E então saímos das coisas certas e quase-certas, e entramos nas doideiras. Os segmentos falam de um processador de alimentos que pica a comida usando raios laser (boa sorte, fazer isso sem incinerar a comida no processo seria impossível), e de uma “sala de levitação” que estaria presente em todas as casas na década de 2020.
… Mas sendo a BBC, existe uma chance deste último ser uma forma de humor seco britânico.
Uma última previsão feita por eles, que é citada nos dois segmentos, e que então eu imagino ser séria, é algo que eu não sei de onde eles tiraram. A ideia de que ao invés de procurar uma tomada para ligar aparelhos elétricos, o ‘conector’ seria um imã que se adere a qualquer lugar da parede, e consegue puxar eletricidade de dentro dela, independente de onde for.
Eu cito essa uma porque… Bem. Eu queria que ela fosse real.
Os anos 80 de acordo com os anos 60, de acordo com os anos 80
Por último… Esse um eu vou só mencionar e deixar o link. Um outro segmento da BBC dos anos 80, exceto que eu não consegui achar o original, só uma versão comentada. Neste um, pessoas dos anos 80 reagiam a previsões que o canal tinha feito nos anos 60, sobre como seriam os anos 80.
Gaste seu inglês aqui se quiser. É estupidamente divertido. Previsões incluem mulheres de cabeça raspada, brincos-que-são-rádios, e roupas de papel.
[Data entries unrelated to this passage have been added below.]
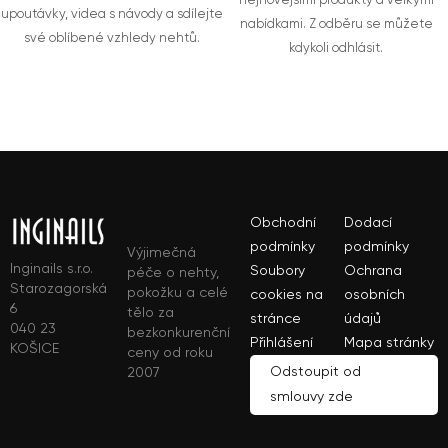
nejnovějšími produkty a velkými
upoutávky, videa s návody a sdílejte
nabídkami. Z odběru se můžete
své oblíbené vzhledy nehtů.
kdykoli odhlásit.
Obchodní
Dodací
podmínky
podmínky
Výjimečná
Inginails s.r.o.
Soubory
Ochrana
péče o nehty,
Starozagorská
pokožku a celé
cookies na
osobních
6
tělo za
stránce
údajů
040 23
bezkonkurenční
Přihlášení
Mapa stránky
KOŠICE
ceny od roku
Odstoupit od
2007
smlouvy zde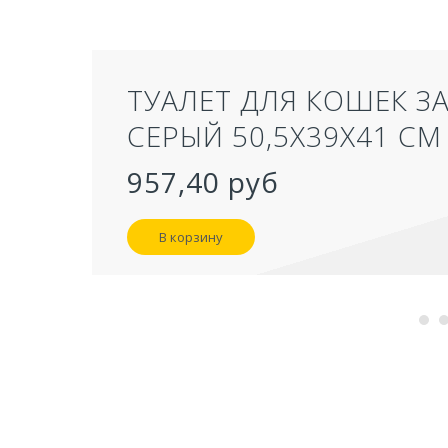
ТУАЛЕТ ДЛЯ КОШЕК З
СЕРЫЙ 50,5Х39Х41 СМ
957,40 руб
В корзину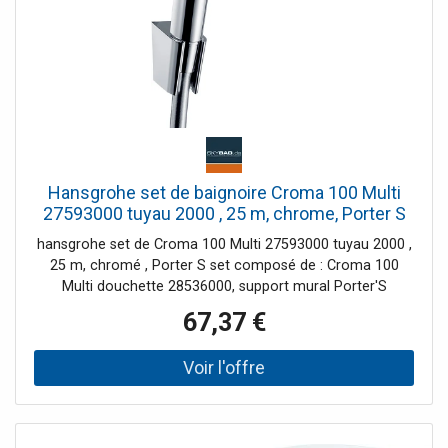
Hansgrohe set de baignoire Croma 100 Multi
27593000 tuyau 2000 , 25 m, chrome, Porter S
set
hansgrohe set de Croma 100 Multi 27593000 tuyau 2000 ,
25 m, chromé , Porter S set composé de : Croma 100
Multi douchette 28536000, support mural Porter'S
28331000, Isiflex 2000 , 25 m 28272000
67,37 €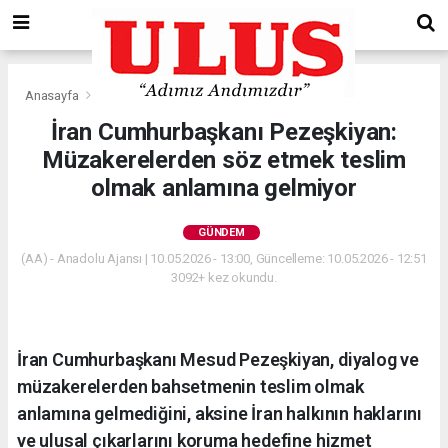
Anasayfa
Gündem
İran Cumhurbaşkanı Pezeşkiyan:
Müzakerelerden söz etmek teslim
olmak anlamına gelmiyor
GÜNDEM
(AA) - Anadolu Ajansı | 10.05.2026 - 13:00, Güncelleme: 10.05.2026 - 12:51
3092+ kez okundu.
İran Cumhurbaşkanı Mesud Pezeşkiyan, diyalog ve
müzakerelerden bahsetmenin teslim olmak
anlamına gelmediğini, aksine İran halkının haklarını
ve ulusal çıkarlarını koruma hedefine hizmet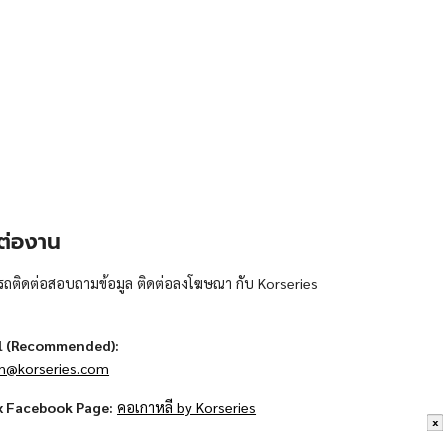
ต่องาน
ถติดต่อสอบถามข้อมูล ติดต่อลงโฆษณา กับ Korseries
l (Recommended):
n@korseries.com
x Facebook Page:
คอเกาหลี by Korseries
x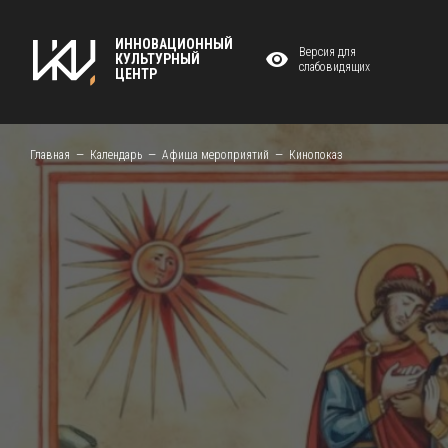
ИННОВАЦИОННЫЙ
Версия для
КУЛЬТУРНЫЙ
слабовидящих
ЦЕНТР
Главная
Календарь
Афиша мероприятий
Кинопоказ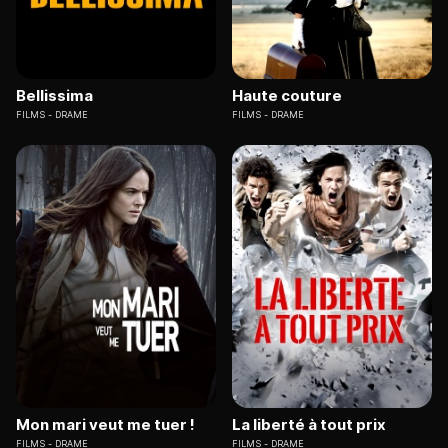
Bellissima
Haute couture
FILMS
DRAME
FILMS
DRAME
Mon mari veut me tuer !
La liberté à tout prix
FILMS
DRAME
FILMS
DRAME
Tentando puxar isso para alguma forma de conclusão satisfatória – O que fica pra mim destas relíquias do futuro-do-passado é que elas sempre apresentam um certo otimismo sobre a tecnologia e o efeito que ela teria em nossas vidas.
Eu dificilmente observo isso quando se fala de tecnologias futuras hoje em dia. O que eu observo é a discussão do impacto negativo que as novas invenções podem acabar tendo, no ambiente, em empregos, na privacidade, etc.
A frase “(…) perdeu o mandado dos céus” era algo dito sobre imperadores na China Antiga, quando estes tomavam decisões ruins e se tornavam particularmente impopulares. A instabilidade sociopolítica que inevitavelmente se seguia era vista como um sinal de que os deuses, que um dia haviam favorecido aquele imperador e dado a ele o direito de governar, o haviam abandonado.
Eu não acredito que o mandado dos céus realmente exista… Mas metaforicamente falando, a indústria tecnológica era a ‘dinastia escolhida pelos deuses’ até uns 10 anos atrás. As invenções que ela trazia iriam tornar nossas vidas melhores e nos salvar dos desastres que nós mesmos estávamos criando. E então, ela pisou na bola, de novo e de novo. E agora toda novidade apresentada pela indústria tecnológica é recebida com ceticismo primeiro.